12.1 GDPR Rights (EU/EEA)

  • Right of access
  • Right to rectification
  • Right to restriction of processing
  • Right to data portability
  • Right to object
  • Right to withdraw consent

12.2 CCPA/CPRA Rights (California)

  • Right to know
  • Right to correct
  • Right to limit use of sensitive personal information
  • Right to non-discrimination

12.3 DPDPA Rights (India)

  • Right to access
  • Right to correction
  • Right to grievance redressal
  • Right to withdraw consent

Where permitted by law, certain rights may be limited due to healthcare record retention requirements or legal obligations.

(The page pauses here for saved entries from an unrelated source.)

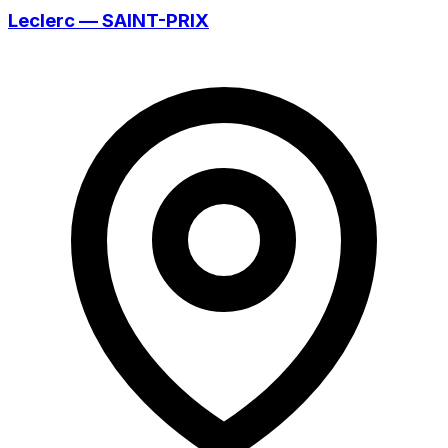
Leclerc — SAINT-PRIX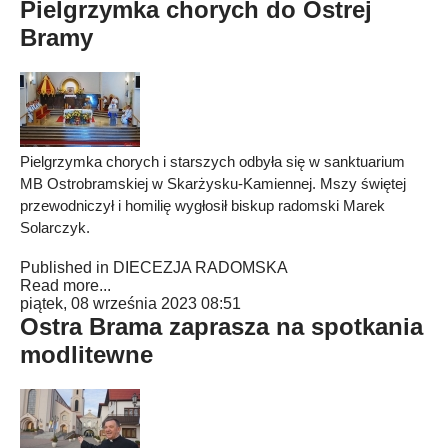
Pielgrzymka chorych do Ostrej
Bramy
Pielgrzymka chorych i starszych odbyła się w sanktuarium
MB Ostrobramskiej w Skarżysku-Kamiennej. Mszy świętej
przewodniczył i homilię wygłosił biskup radomski Marek
Solarczyk.
Published in
DIECEZJA RADOMSKA
Read more...
piątek, 08 września 2023 08:51
Ostra Brama zaprasza na spotkania
modlitewne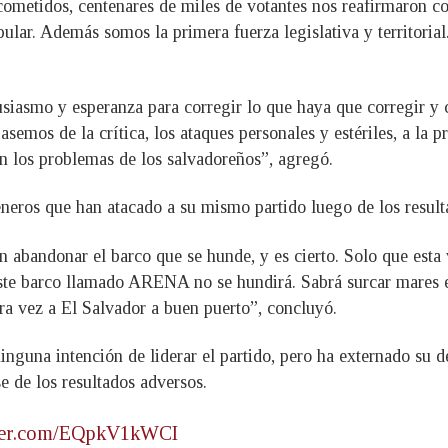
ometidos, centenares de miles de votantes nos reafirmaron co
ular. Además somos la primera fuerza legislativa y territoria
usiasmo y esperanza para corregir lo que haya que corregir y
asemos de la crítica, los ataques personales y estériles, a la
on los problemas de los salvadoreños”, agregó.
neros que han atacado a su mismo partido luego de los result
en abandonar el barco que se hunde, y es cierto. Solo que esta
 este barco llamado ARENA no se hundirá. Sabrá surcar mares
tra vez a El Salvador a buen puerto”, concluyó.
ninguna intención de liderar el partido, pero ha externado su 
de los resultados adversos.
tter.com/EQpkV1kWCI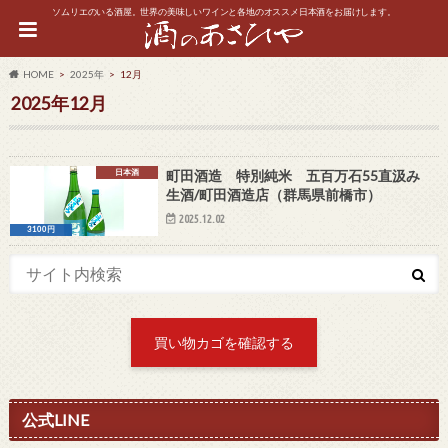
ソムリエのいる酒屋。世界の美味しいワインと各地のオススメ日本酒をお届けします。
HOME
2025年
12月
2025年12月
日本酒
町田酒造 特別純米 五百万石55直汲み
生酒/町田酒造店（群馬県前橋市）
2025.12.02
3100円
買い物カゴを確認する
公式LINE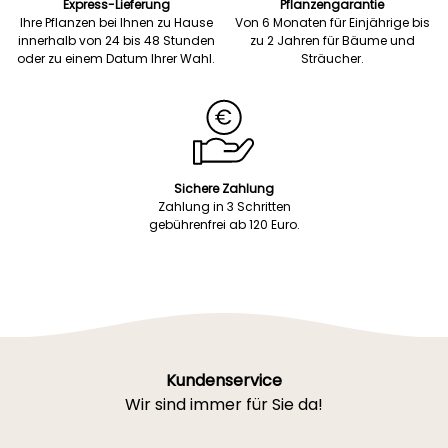
Express-Lieferung
Pflanzengarantie
Ihre Pflanzen bei Ihnen zu Hause
Von 6 Monaten für Einjährige bis
innerhalb von 24 bis 48 Stunden
zu 2 Jahren für Bäume und
oder zu einem Datum Ihrer Wahl.
Sträucher.
Sichere Zahlung
Zahlung in 3 Schritten
gebührenfrei ab 120 Euro.
Kundenservice
Wir sind immer für Sie da!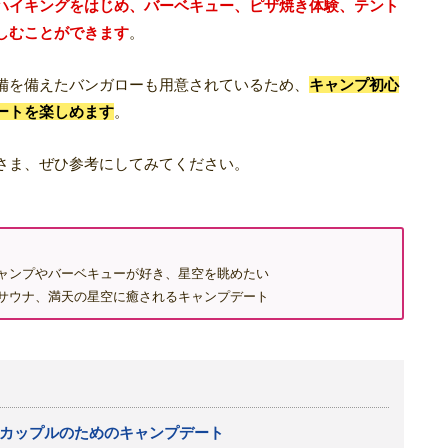
ハイキングをはじめ、バーベキュー、ピザ焼き体験、テント
しむことができます
。
備を備えたバンガローも用意されているため、
キャンプ初心
ートを楽しめます
。
さま、ぜひ参考にしてみてください。
ャンプやバーベキューが好き、星空を眺めたい
サウナ、満天の星空に癒されるキャンプデート
カップルのためのキャンプデート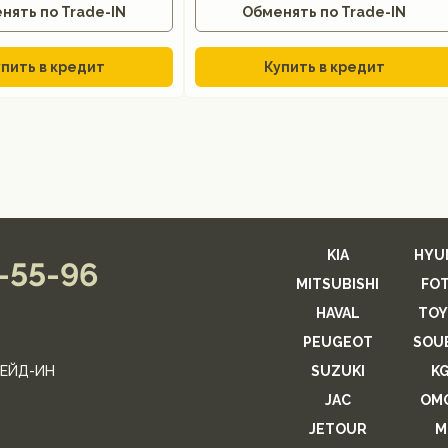
нять по Trade-IN
Обменять по Trade-IN
пить в кредит
Купить в кредит
KIA
HYU
2-55-96
MITSUBISHI
FO
HAVAL
TOY
PEUGEOT
SOU
ЕЙД-ИН
SUZUKI
K
JAC
OM
JETOUR
M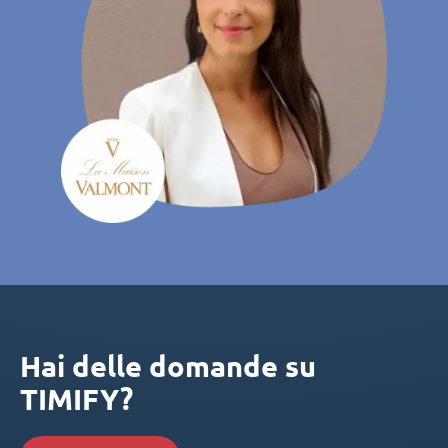
Hai delle domande su
TIMIFY?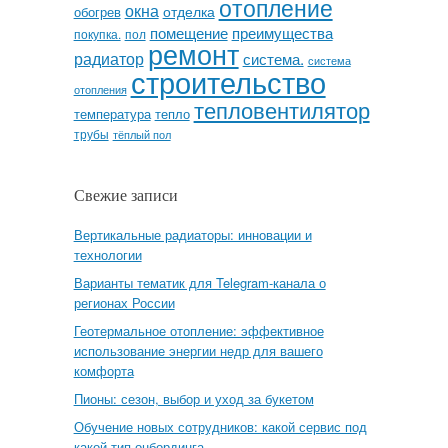
отопление
окна
отделка
обогрев
помещение
преимущества
покупка.
пол
ремонт
радиатор
система.
система
строительство
отопления
тепловентилятор
температура
тепло
трубы
тёплый пол
Свежие записи
Вертикальные радиаторы: инновации и
технологии
Варианты тематик для Telegram-канала о
регионах России
Геотермальное отопление: эффективное
использование энергии недр для вашего
комфорта
Пионы: сезон, выбор и уход за букетом
Обучение новых сотрудников: какой сервис под
какой тип онбординга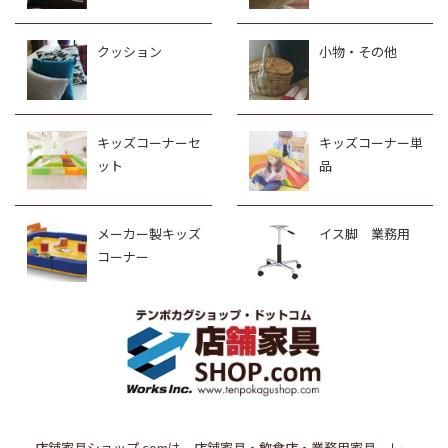
クッション
小物・その他
キッズコーナーセ
キッズコーナー単
ット
品
メーカー製キッズ
イス脚 業務用
コーナー
店舗家具ショップ.comは、店舗家具・飲食店・業務用家具、レ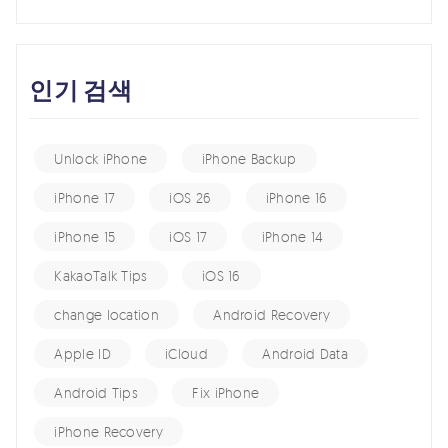
인기 검색
Unlock iPhone
iPhone Backup
iPhone 17
iOS 26
iPhone 16
iPhone 15
iOS 17
iPhone 14
KakaoTalk Tips
iOS 16
change location
Android Recovery
Apple ID
iCloud
Android Data
Android Tips
Fix iPhone
iPhone Recovery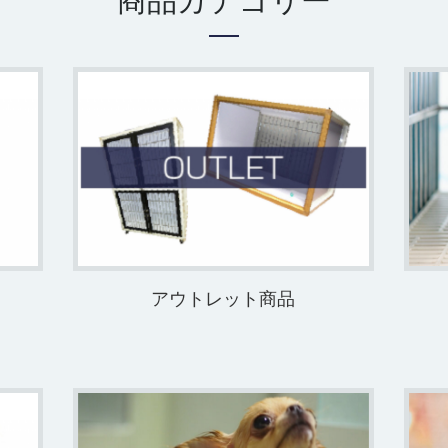
商品カテゴリー
アウトレット商品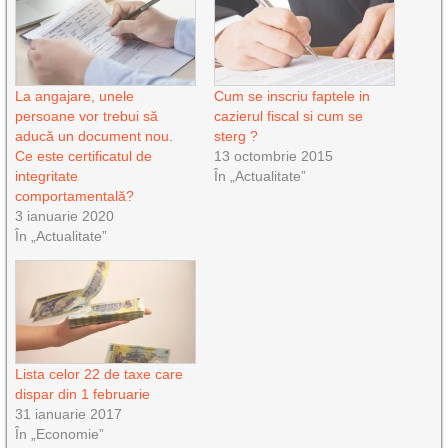
La angajare, unele
Cum se inscriu faptele in
persoane vor trebui să
cazierul fiscal si cum se
aducă un document nou.
sterg ?
Ce este certificatul de
13 octombrie 2015
integritate
În „Actualitate”
comportamentală?
3 ianuarie 2020
În „Actualitate”
Lista celor 22 de taxe care
dispar din 1 februarie
31 ianuarie 2017
În „Economie”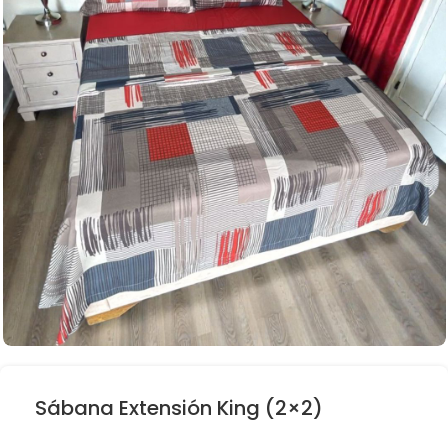
Sábana Extensión King (2×2)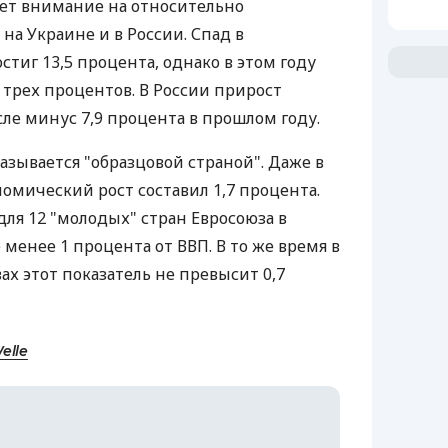
ает внимание на относительно
на Украине и в России. Спад в
тиг 13,5 процента, однако в этом году
 трех процентов. В России прирост
сле минус 7,9 процента в прошлом году.
азывается "образцовой страной". Даже в
омический рост составил 1,7 процента.
ля 12 "молодых" стран Евросоюза в
менее 1 процента от ВВП. В то же время в
вах этот показатель не превысит 0,7
elle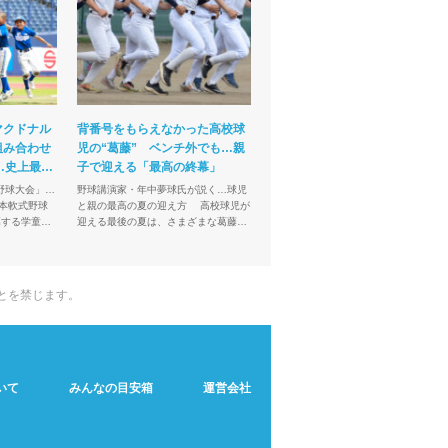
マクドナル
背番号をもらえなかった高校球
組み合わせ
児の“葛藤” ベンチ外でも…親
…史上最多
子で迎える「最高の終幕」
野球大会」…
野球講演家・年中夢球氏が説く…球児
と親の最高の夏の迎え方 高校球児が
幕する学童軟
迎える最後の夏は、さまざまな葛藤も
小学生の甲子
伴う。ベンチ入りが叶わなかった選手
回全日本学童
や家族は、感情の整理が難しいことも
あるだろう。人気野球講...
とを禁じます。
いて
みんなの目安箱
運営会社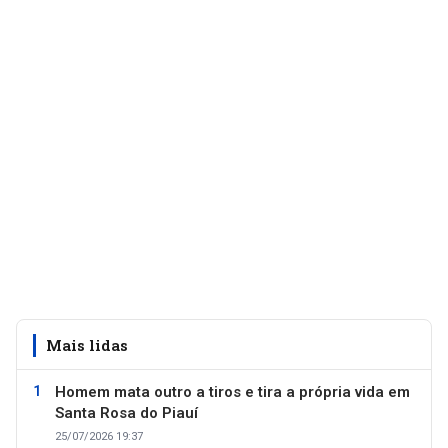
Mais lidas
Homem mata outro a tiros e tira a própria vida em
Santa Rosa do Piauí
25/07/2026 19:37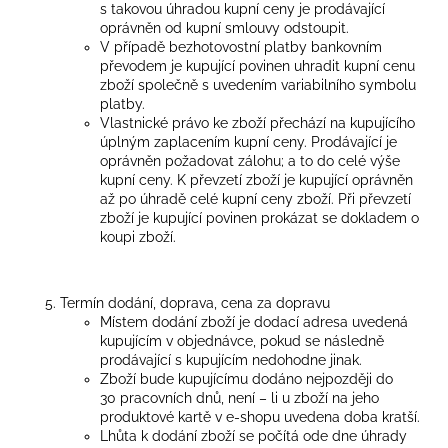
s takovou úhradou kupní ceny je prodávající
oprávněn od kupní smlouvy odstoupit.
V případě bezhotovostní platby bankovním
převodem je kupující povinen uhradit kupní cenu
zboží společně s uvedením variabilního symbolu
platby.
Vlastnické právo ke zboží přechází na kupujícího
úplným zaplacením kupní ceny. Prodávající je
oprávněn požadovat zálohu; a to do celé výše
kupní ceny. K převzetí zboží je kupující oprávněn
až po úhradě celé kupní ceny zboží. Při převzetí
zboží je kupující povinen prokázat se dokladem o
koupi zboží.
Termín dodání, doprava, cena za dopravu
Místem dodání zboží je dodací adresa uvedená
kupujícím v objednávce, pokud se následně
prodávající s kupujícím nedohodne jinak.
Zboží bude kupujícímu dodáno nejpozději do
30 pracovních dnů, není – li u zboží na jeho
produktové kartě v e-shopu uvedena doba kratší.
Lhůta k dodání zboží se počítá ode dne úhrady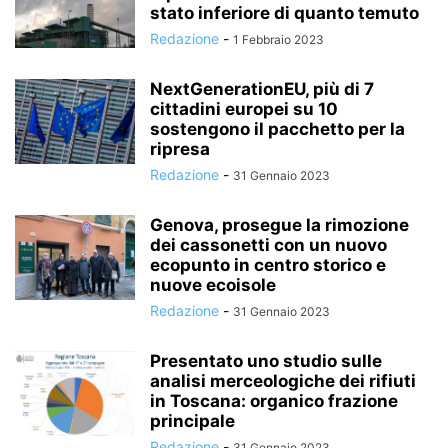
stato inferiore di quanto temuto
Redazione
-
1 Febbraio 2023
NextGenerationEU, più di 7
cittadini europei su 10
sostengono il pacchetto per la
ripresa
Redazione
-
31 Gennaio 2023
Genova, prosegue la rimozione
dei cassonetti con un nuovo
ecopunto in centro storico e
nuove ecoisole
Redazione
-
31 Gennaio 2023
Presentato uno studio sulle
analisi merceologiche dei rifiuti
in Toscana: organico frazione
principale
Redazione
-
31 Gennaio 2023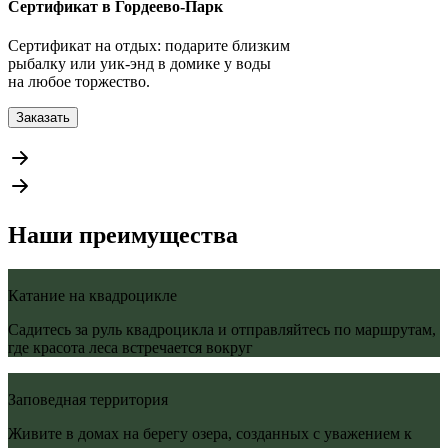
Сертификат в Гордеево-Парк
Сертификат на отдых: подарите близким
П
рыбалку или уик-энд в домике у воды
н
на любое торжество.
с
Заказать
Наши преимущества
Катание на квадроцикле
Садитесь за руль квадроцикла и отправляйтесь по маршрутам,
где красота леса встречается вокруг
Заповедная территория
Живите в домах на берегу озера, созданных с уважением к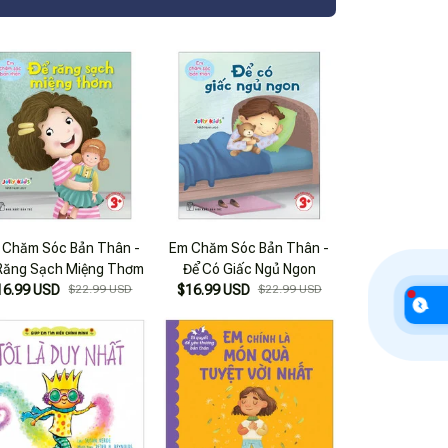
 Chăm Sóc Bản Thân -
Em Chăm Sóc Bản Thân -
Răng Sạch Miệng Thơm
Để Có Giấc Ngủ Ngon
16.99 USD
$22.99 USD
$16.99 USD
$22.99 USD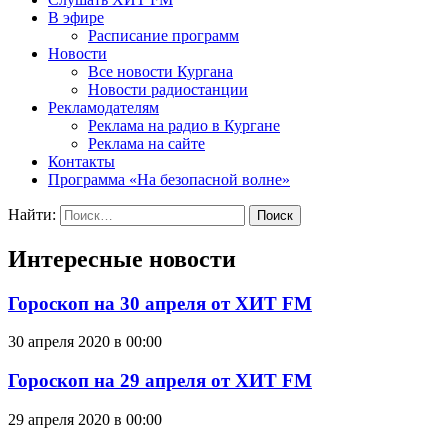
В эфире
Расписание программ
Новости
Все новости Кургана
Новости радиостанции
Рекламодателям
Реклама на радио в Кургане
Реклама на сайте
Контакты
Программа «На безопасной волне»
Найти:
Интересные новости
Гороскоп на 30 апреля от ХИТ FM
30 апреля 2020 в 00:00
Гороскоп на 29 апреля от ХИТ FM
29 апреля 2020 в 00:00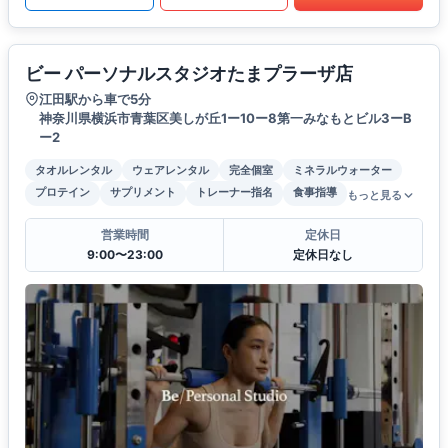
ビー パーソナルスタジオたまプラーザ店
江田駅から車で5分
神奈川県横浜市青葉区美しが丘1ー10ー8第一みなもとビル3ーB
ー2
タオルレンタル
ウェアレンタル
完全個室
ミネラルウォーター
プロテイン
サプリメント
トレーナー指名
食事指導
もっと見る
営業時間
定休日
9:00〜23:00
定休日なし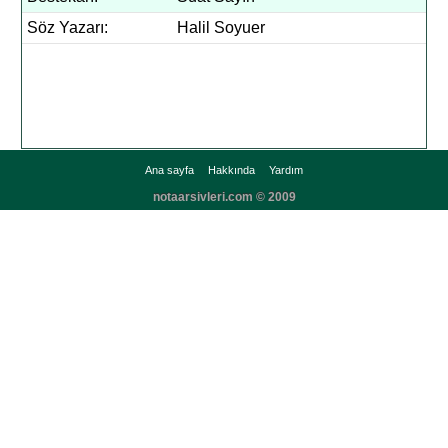
Söz Yazarı:
Halil Soyuer
Ana sayfa
Hakkında
Yardım
notaarsivleri.com © 2009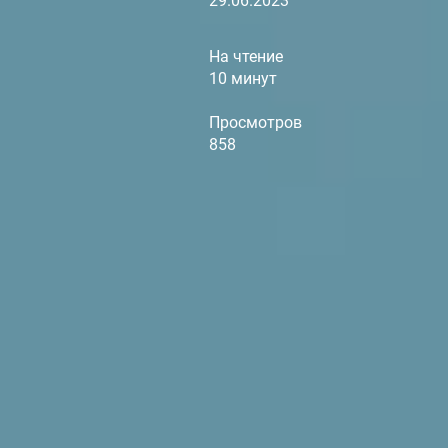
29.06.2023
На чтение
10 минут
Просмотров
858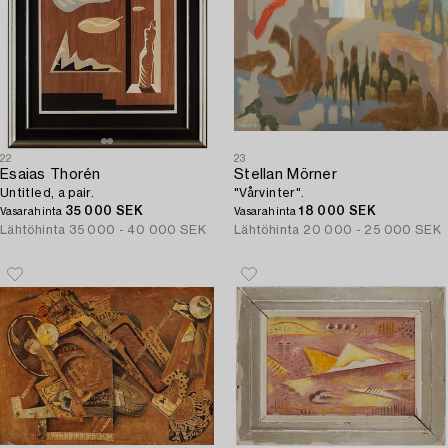
22
23
Esaias Thorén
Stellan Mörner
Untitled, a pair.
"Vårvinter".
35 000 SEK
18 000 SEK
Vasarahinta
Vasarahinta
Lähtöhinta
35 000 - 40 000 SEK
Lähtöhinta
20 000 - 25 000 SEK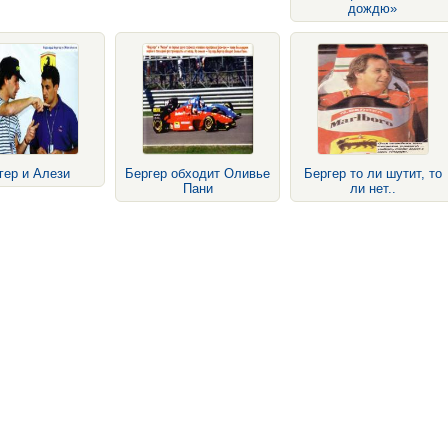
дождю»
гер и Алези
Бергер обходит Оливье
Бергер то ли шутит, то
Пани
ли нет..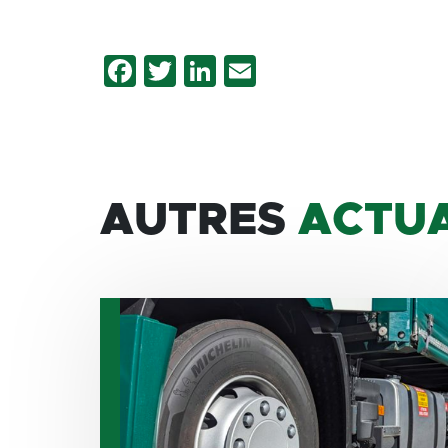
Facebook
Twitter
LinkedIn
Email
AUTRES
ACTUA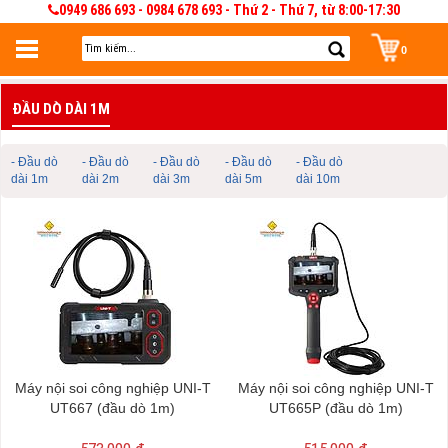
0949 686 693 - 0984 678 693 - Thứ 2 - Thứ 7, từ 8:00-17:30
0
Đăng nhập
ĐẦU DÒ DÀI 1M
Đăng nhập để lưu giỏ hàng 30 ngày. Có thể sửa và quản lý giỏ hàng và đơn
hàng
- Đầu dò
- Đầu dò
- Đầu dò
- Đầu dò
- Đầu dò
dài 1m
dài 2m
dài 3m
dài 5m
dài 10m
Máy nội soi công nghiệp UNI-T
Máy nội soi công nghiệp UNI-T
UT667 (đầu dò 1m)
UT665P (đầu dò 1m)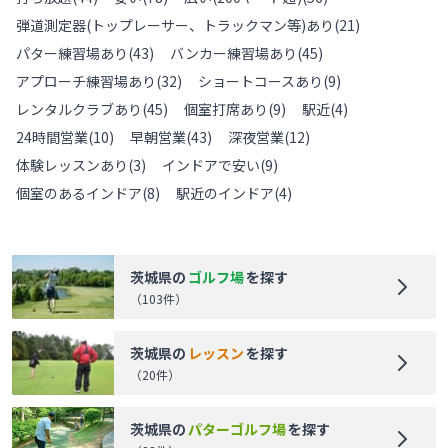
弾道測定器(トップレーサー、トラックマン等)あり
(
21
)
パター練習場あり
(
43
)
バンカー練習場あり
(
45
)
アプローチ練習場あり
(
32
)
ショートコースあり
(
9
)
レンタルクラブあり
(
45
)
個室打席あり
(
9
)
駅近
(
4
)
24時間営業
(
10
)
早朝営業
(
43
)
深夜営業
(
12
)
体験レッスンあり
(
3
)
インドアで安い
(
9
)
個室のあるインドア
(
8
)
駅近のインドア
(
4
)
茨城県
の
ゴルフ場
を探す
（
103
件）
茨城県
の
レッスン
を探す
（
20
件）
茨城県
の
パターゴルフ場
を探す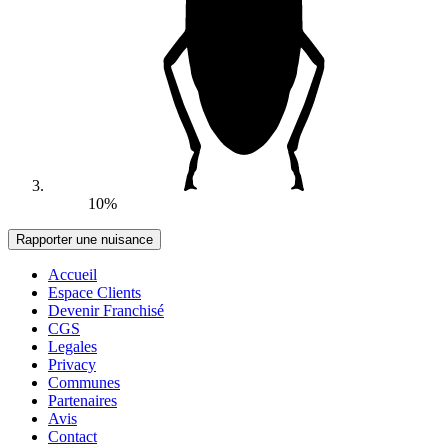
10%
Accueil
Espace Clients
Devenir Franchisé
CGS
Legales
Privacy
Communes
Partenaires
Avis
Contact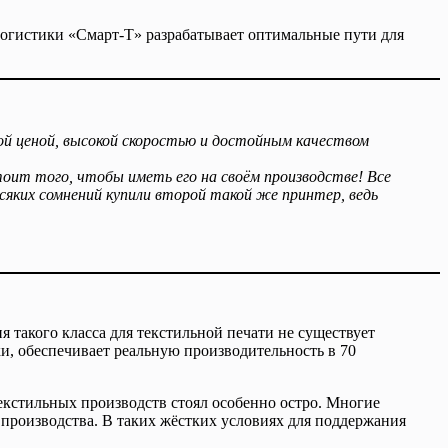
 логистики «Смарт-Т» разрабатывает оптимальные пути для
ой ценой, высокой скоростью и достойным качеством
тоит того, чтобы иметь его на своём производстве! Все
сяких сомнений купили второй такой же принтер, ведь
 такого класса для текстильной печати не существует
, обеспечивает реальную производительность в 70
екстильных производств стоял особенно остро. Многие
производства. В таких жёстких условиях для поддержания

13. Third-Party Links and Platforms

Our Services may contain links to third-party websites or integrate third-party platforms. We are not responsible for the privacy practices of external entities.

14. Advertising and Analytics

We use:

  • Google Analytics
  • Meta/Facebook Pixel
  • Email marketing platforms
  • CRM systems

These third parties may collect information in accordance with their own privacy policies.

15. Changes to This Privacy Policy

We may update this Privacy Policy periodically to reflect legal, regulatory, or operational changes. Updates become effective upon publication of the revised Privacy Policy.

Continued use of the Services constitutes acceptance of the updated Privacy Policy.

16. Contact and Complaints

If you believe your privacy rights have been violated, you may file a complaint with the appropriate data protection authority in your jurisdiction, including:

  • U.S. Department of Health and Human Services (for HIPAA matters)
  • EU Data Protection Authorities
  • California Privacy Protection Agency
  • Data Protection Board of India

17. Acceptance of This Policy

By accessing or using Health Fountain’s Services, you acknowledge and agree to the terms of this Privacy Policy.